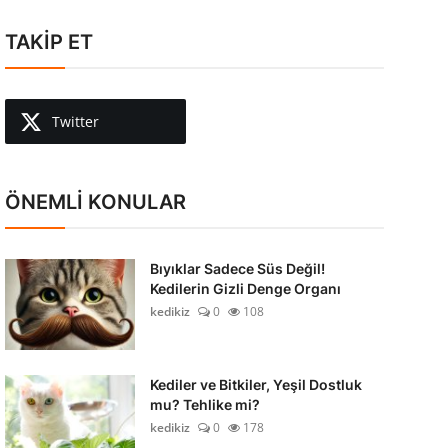
TAKİP ET
Twitter
ÖNEMLİ KONULAR
Bıyıklar Sadece Süs Değil!
Kedilerin Gizli Denge Organı
kedikiz
0
108
Kediler ve Bitkiler, Yeşil Dostluk
mu? Tehlike mi?
kedikiz
0
178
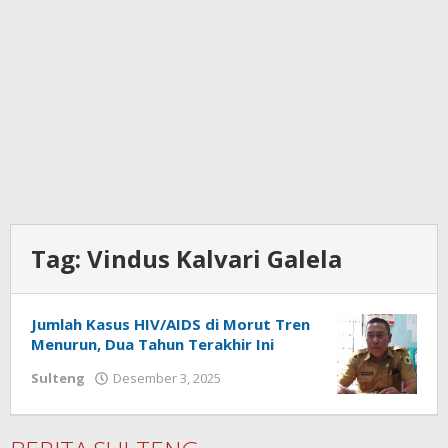
Tag:
Vindus Kalvari Galela
Jumlah Kasus HIV/AIDS di Morut Tren
Menurun, Dua Tahun Terakhir Ini
Sulteng
Desember 3, 2025
oleh
Ronal
Parenta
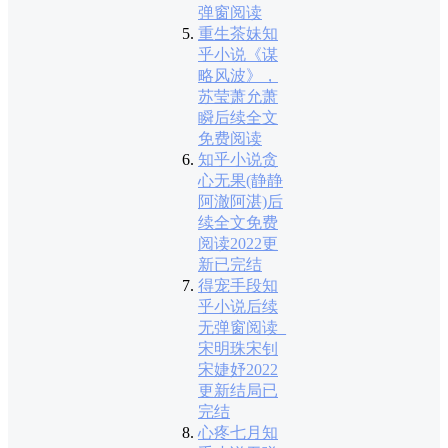
弹窗阅读
重生茶妹知
乎小说《谋
略风波》，
苏莹萧允萧
瞬后续全文
免费阅读
知乎小说贪
心无果(静静
阿澈阿湛)后
续全文免费
阅读2022更
新已完结
得宠手段知
乎小说后续
无弹窗阅读_
宋明珠宋钊
宋婕妤2022
更新结局已
完结
心疼七月知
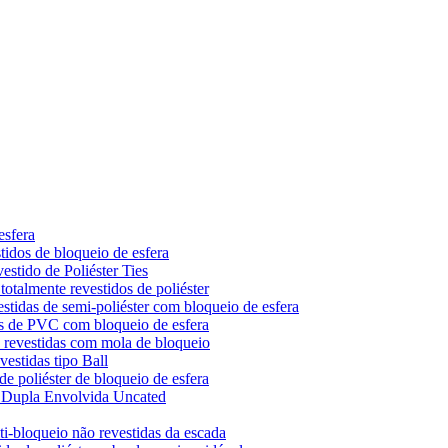
esfera
tidos de bloqueio de esfera
stido de Poliéster Ties
otalmente revestidos de poliéster
stidas de semi-poliéster com bloqueio de esfera
os de PVC com bloqueio de esfera
o revestidas com mola de bloqueio
estidas tipo Ball
e poliéster de bloqueio de esfera
k Dupla Envolvida Uncated
i-bloqueio não revestidas da escada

● ● ● ● ●

Pictures stay out of the copy; print the material above exactly.

TAKİP ET
Twitter
ÖNEMLİ KONULAR
Bıyıklar Sadece Süs Değil!
Kedilerin Gizli Denge Organı
kedikiz
0
108
Kediler ve Bitkiler, Yeşil Dostluk
mu? Tehlike mi?
kedikiz
0
178
Tag:
Vindus Kalvari Galela
Jumlah Kasus HIV/AIDS di Morut Tren
Menurun, Dua Tahun Terakhir Ini
Sulteng
Desember 3, 2025
oleh
Ronal
Parenta
弹窗阅读
重生茶妹知
乎小说《谋
略风波》，
苏莹萧允萧
瞬后续全文
免费阅读
知乎小说贪
心无果(静静
阿澈阿湛)后
续全文免费
阅读2022更
新已完结
得宠手段知
乎小说后续
无弹窗阅读_
宋明珠宋钊
宋婕妤2022
更新结局已
完结
心疼七月知
esfera
tidos de bloqueio de esfera
stido de Poliéster Ties
otalmente revestidos de poliéster
stidas de semi-poliéster com bloqueio de esfera
os de PVC com bloqueio de esfera
o revestidas com mola de bloqueio
estidas tipo Ball
e poliéster de bloqueio de esfera
k Dupla Envolvida Uncated
i-bloqueio não revestidas da escada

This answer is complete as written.